In summary, the results of this study indicate that it is feasible to use GAN and SMOTE to classify imbalanced ADR data from CFDA’s spontaneous reporting database. This classification can help us understand the applicable population of drugs. Through the evaluation of the classification results, we can further identify the drug risks faced by consumers in a variety of situations, so as to reduce the occurrence of unexpected problems. At the same time, the evaluation of drug risks may help to develop new interventions to deal with adverse reactions after medication.

The main contributions of this study include the accurate classification of actual ADR data, as well as the GAN and SMOTE methods used in this process, in an effort to realize the feature enhancement and minority oversampling. We verify that the model combining PRR, feature enhancement (FS_GAN), SMOTE, and RF classification is optimal for CFDA’s spontaneous reporting data, and gives the evaluation metrics suitable for imbalanced data set.
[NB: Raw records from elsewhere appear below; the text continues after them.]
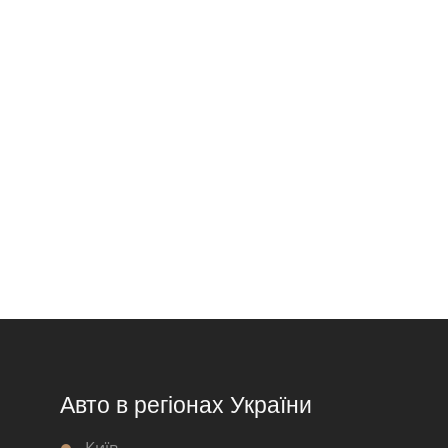
Авто в регіонах України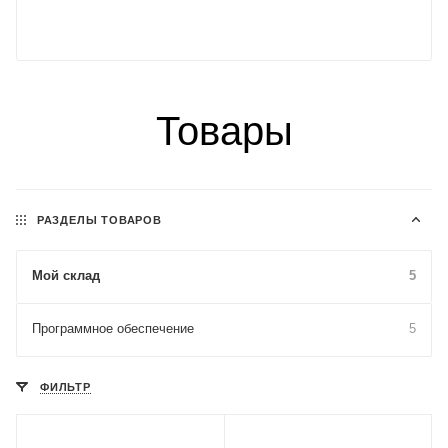
Товары
РАЗДЕЛЫ ТОВАРОВ
Мой склад
5
Программное обеспечение
5
ФИЛЬТР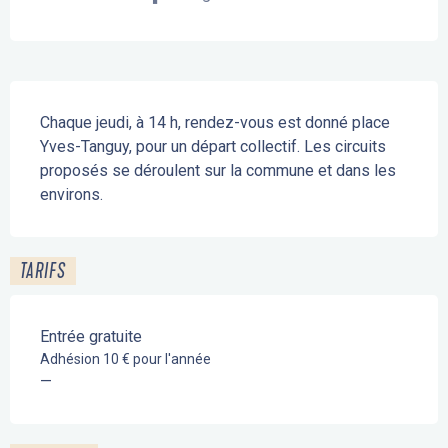
Description
Chaque jeudi, à 14 h, rendez-vous est donné place 
Yves-Tanguy, pour un départ collectif. Les circuits 
proposés se déroulent sur la commune et dans les 
environs.
TARIFS
Entrée gratuite
Adhésion 10 € pour l'année
—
This study also provides reference for medical experts on the risk evaluation and status switch of post-marketing drugs.

7. Conclusions

This paper proposes a model combining feature enhancement (FS_GAN) and SMOTE for drug risk evaluation in CFDA’s spontaneous reporting data. Based on the comparison of three sets of models, the classification accuracy of the proposed model is nearly 98%. The results suggest that the combination of PRR, FS_GAN, SMOTE, and RF method is determined to be the optimal framework for class-imbalance problems in ADR data. At the same time, the effective features generated by GAN have a significant contribution to the classification performance. This means GAN can be used in more classification scenarios to obtain better results.
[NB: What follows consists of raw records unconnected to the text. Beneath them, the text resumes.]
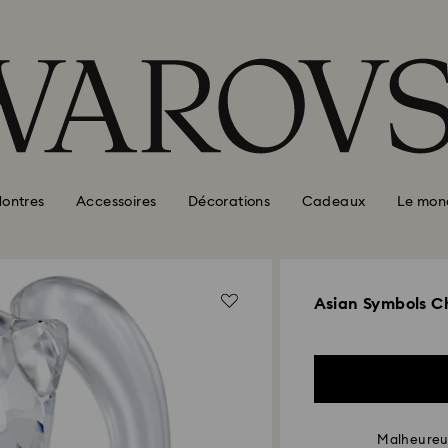
ontres
Accessoires
Décorations
Cadeaux
Le mon
Asian Symbols C
Malheureus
This model has the potential to be generalized to more drug regulatory agencies, because it can provide a convenient and reliable way for the ADR signal detection and drug classification. The results will serve as a strong basis for experts to evaluate potential risk of drugs and help them make more judgmatic decisions for the switch of drug status. In the future, it is necessary to pay attention to the adverse reactions caused by the mutual influence of multiple drugs, which will help to further explore the relationship between different ingredients and reduce the risk of medication.

Data Availability

All ADR spontaneous reporting data in this study are licensed by the CFDA. The data sets are not publicly available due to the policy of confidentiality of the CFDA but are available from the corresponding author on reasonable request and with permission of the CFDA.

Conflicts of Interest

The authors declare no conflicts of interest.

Acknowledgments

This study was funded by the National Social Science Foundation of China (no. 17CTQ022), the Major Project of Philosophy and Social Science Research in Jiangsu Universities (no. 2020SJZDA102), and the Postgraduate Research and Practice Innovation Program of Jiangsu Province (no. SJCX20_0223).